- _Your instructions_: Output the span of lines from the one that contains "Manage subscriptions" through the end of the records, inclusive, exactly as written and free of pictures.

- _Material to process_:
=====

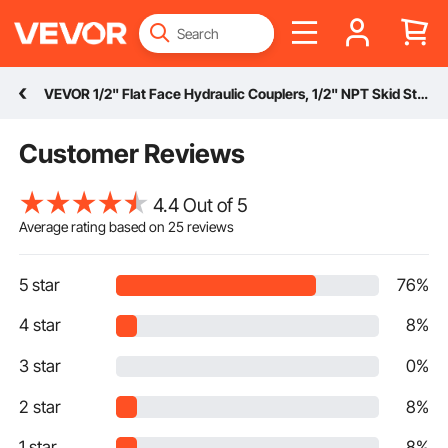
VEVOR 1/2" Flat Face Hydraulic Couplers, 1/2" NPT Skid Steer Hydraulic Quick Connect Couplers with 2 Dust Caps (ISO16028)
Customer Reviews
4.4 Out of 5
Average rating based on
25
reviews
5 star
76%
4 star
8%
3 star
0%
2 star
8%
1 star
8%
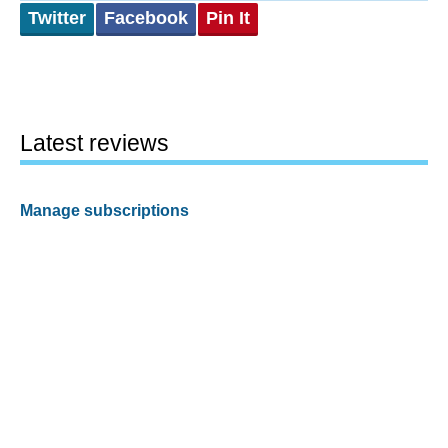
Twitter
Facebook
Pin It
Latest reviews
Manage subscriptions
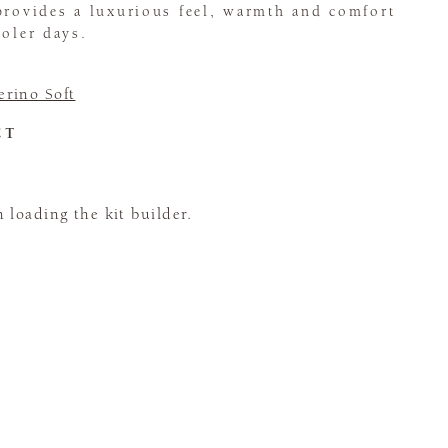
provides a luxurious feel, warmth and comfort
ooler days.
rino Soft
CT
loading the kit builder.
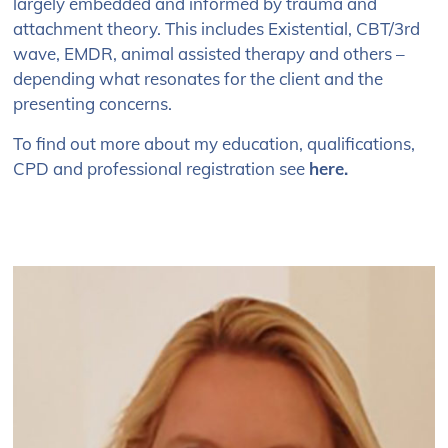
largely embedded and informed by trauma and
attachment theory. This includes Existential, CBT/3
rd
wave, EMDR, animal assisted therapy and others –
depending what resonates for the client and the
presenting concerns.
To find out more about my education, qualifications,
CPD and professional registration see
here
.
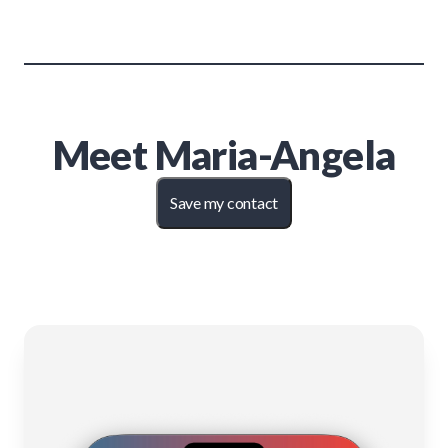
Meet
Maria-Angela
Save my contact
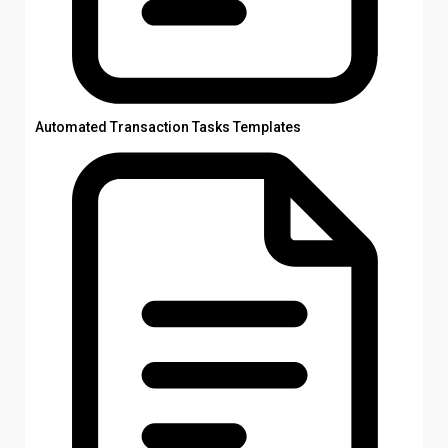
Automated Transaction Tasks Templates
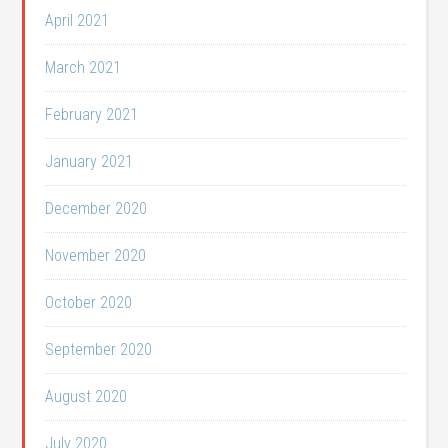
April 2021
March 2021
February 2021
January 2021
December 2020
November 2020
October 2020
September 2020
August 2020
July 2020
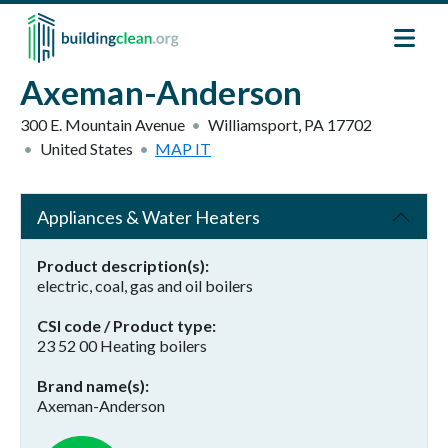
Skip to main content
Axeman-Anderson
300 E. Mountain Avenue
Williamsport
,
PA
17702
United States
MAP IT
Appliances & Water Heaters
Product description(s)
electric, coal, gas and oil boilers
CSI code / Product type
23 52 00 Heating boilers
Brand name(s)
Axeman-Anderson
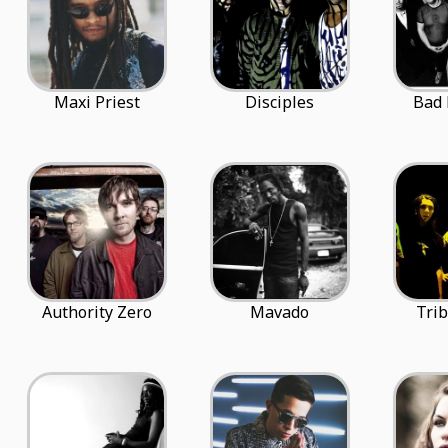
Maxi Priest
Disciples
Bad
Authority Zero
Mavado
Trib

=====

- _Written answer_:
Manage subscriptions
provides a luxurious feel, warmth and comfort
ooler days.
rino Soft
CT
loading the kit builder.
largely embedded and informed by trauma and
attachment theory. This includes Existential, CBT/3
rd
wave, EMDR, animal assisted therapy and others –
depending what resonates for the client and the
presenting concerns.
To find out more about my education, qualifications,
CPD and professional registration see
here
.
Meet
Maria-Angela
Save my contact
Automated Transaction Tasks Templates
April 2021
March 2021
February 2021
January 2021
December 2020
November 2020
October 2020
September 2020
August 2020
July 2020
Skip to main content
Axeman-Anderson
300 E. Mountain Avenue
Williamsport
,
PA
17702
United States
MAP IT
Appliances & Water Heaters
Product description(s)
electric, coal, gas and oil boilers
CSI code / Product type
23 52 00 Heating boilers
Brand name(s)
Axeman-Anderson
Maxi Priest
Disciples
Bad
Authority Zero
Mavado
Trib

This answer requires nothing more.